The proposals are set out in the Government response to the ‘Resolving Workplace Disputes’ consultation, which was launched on the 27 January 2011 and which closed on 20 April 2011. The key proposals are as follows:

  • Unfair dismissal: The qualification period to lodge an unfair dismissal claim will increase from one year to two years, from April 2012.
  • All claims to be lodged with Acas: All potential employment tribunal claims are to be lodged with Acas in the first instance. Acas will offer parties the opportunity to engage in early conciliation in an attempt to resolve the matter without recourse to an Employment Tribunal. Where early conciliation is refused, or is unsuccessful, the claimant will be able to proceed to lodge a claim with the tribunal.
  • Alternative dispute resolution: The Government will consider whether and how it can introduce a scheme to provide quicker, cheaper, determinations in low value, straightforward claims (such as holiday pay) as an alternative to the current employment tribunal process. Any such scheme could involve non-judicial determination (by legally qualified individuals or otherwise) based only on papers (i.e. no oral hearing).
  • Simplifying compromise agreements: Compromise agreements will be renamed as “settlement agreements”, the Government will consider creating a standard text to be used in such agreements, along with guidance and will consider amending the Employment Rights Act 1996 to allow compromise agreements to cover all existing and future claims without the need to list all the separate causes of action.
  • Protected conversations: The Government will consult on the introduction of a system of ‘protected conversations’ that would allow employers, or employees, to initiate a conversation about an employment issue at any time (i.e. without the existence of a formal dispute) as a way of resolving the matter without fear.
  • Streamlining the tribunal process: A fundamental review of employment tribunal rules of procedure will be led by Mr Justice Underhill to include: (i) addressing concerns that the Rules have become “increasingly complex and unwieldy over time”; (ii) changes to cost and deposit orders (increasing the limit for deposit orders from £500 to £1,000 and for costs orders from £10,000 to £20,000); (iii) procedures for witness statements to be taken ‘as read’ in proceedings; and (iv) judges sitting alone in unfair dismissal cases (see below).
  • Unfair dismissal claims to be ‘sit-alone’ hearings: Employment judges will be able to sit alone in unfair dismissal cases, without lay members, unless the judge directs otherwise.
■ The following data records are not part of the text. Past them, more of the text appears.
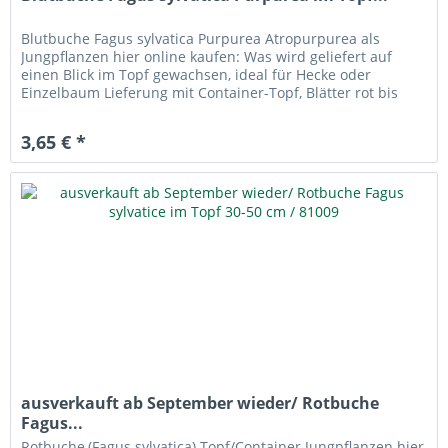
Blutbuche Fagus sylvatica Purpurea Atropurpurea als
Jungpflanzen hier online kaufen: Was wird geliefert auf
einen Blick im Topf gewachsen, ideal für Hecke oder
Einzelbaum Lieferung mit Container-Topf, Blätter rot bis
grünrötlich...
3,65 € *
ausverkauft ab September wieder/ Rotbuche
Fagus...
Rotbuche,(Fagus sylvatica) Topf/Container Jungpflanzen hier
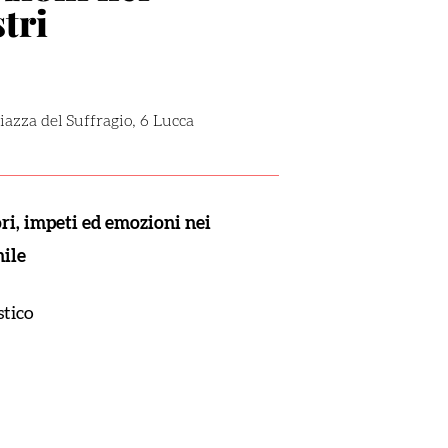
tri
iazza del Suffragio, 6 Lucca
ri, impeti ed emozioni nei
nile
stico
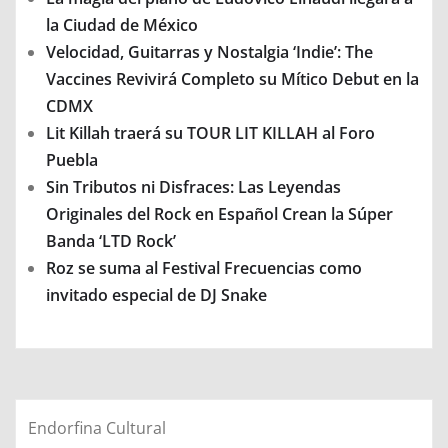
la Ciudad de México
Velocidad, Guitarras y Nostalgia ‘Indie’: The
Vaccines Revivirá Completo su Mítico Debut en la
CDMX
Lit Killah traerá su TOUR LIT KILLAH al Foro
Puebla
Sin Tributos ni Disfraces: Las Leyendas
Originales del Rock en Español Crean la Súper
Banda ‘LTD Rock’
Roz se suma al Festival Frecuencias como
invitado especial de DJ Snake
Endorfina Cultural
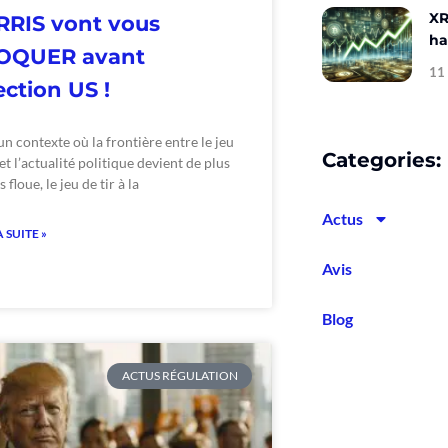
XR
RIS vont vous
ha
OQUER avant
11
lection US !
n contexte où la frontière entre le jeu
Categories:
et l’actualité politique devient de plus
 floue, le jeu de tir à la
Actus
A SUITE »
Avis
Blog
ACTUS RÉGULATION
This change is being introduced despite the consultation response being overwhelmingly against the proposal because the potential savings available to the tax payer are considered more important. The necessary rule change will be made at the earliest opportunity.
  • Financial penalties for breaching employment rights: A discretionary power will be introduced for employment tribunals to impose a financial penalty on employers that have been found to have breached employment rights, payable to the Exchequer. The financial penalty will be based on the total amount of the tribunal award, with a minimum threshold of £100 and a maximum of £5,000. A penalty will be reduced by 50% if payment is made within 21 days.
  • Fees for lodging tribunal claims: The Ministry of Justice will consult on introducing fees for tribunal claims, seeking views on two options: (i) a system involving payment of a fee to lodge a claim, and a second fee to take that claim to a hearing; and (ii) a £30,000 threshold, so that claimants seeking an award of more than this will need to pay a higher fee.
  • Breach of contract excluded from whistleblowing: The Government will amend the whistleblowing legislation to prevent a breach of an employment contract being classed as a qualifying disclosure as this is not something that the legislation was designed to achieve.
  • Criminal Records Bureau checks: From 2013, once a CRB check has been completed, the results will be available online for employers to confirm that no new information has been added since the check was originally conducted. This will mean that CRB checks are portable, and that an employee will not have to have a new check every time he or she starts a new job.

In addition to the above:
TUPE reform: The Government has launched a Call for Evidence today on the effectiveness of the TUPE regulations and how they might be improved, if at all. The Government is concerned that some businesses believe the TUPE regulations are gold-plated and overly bureaucratic. The closure date is 31 January 2012.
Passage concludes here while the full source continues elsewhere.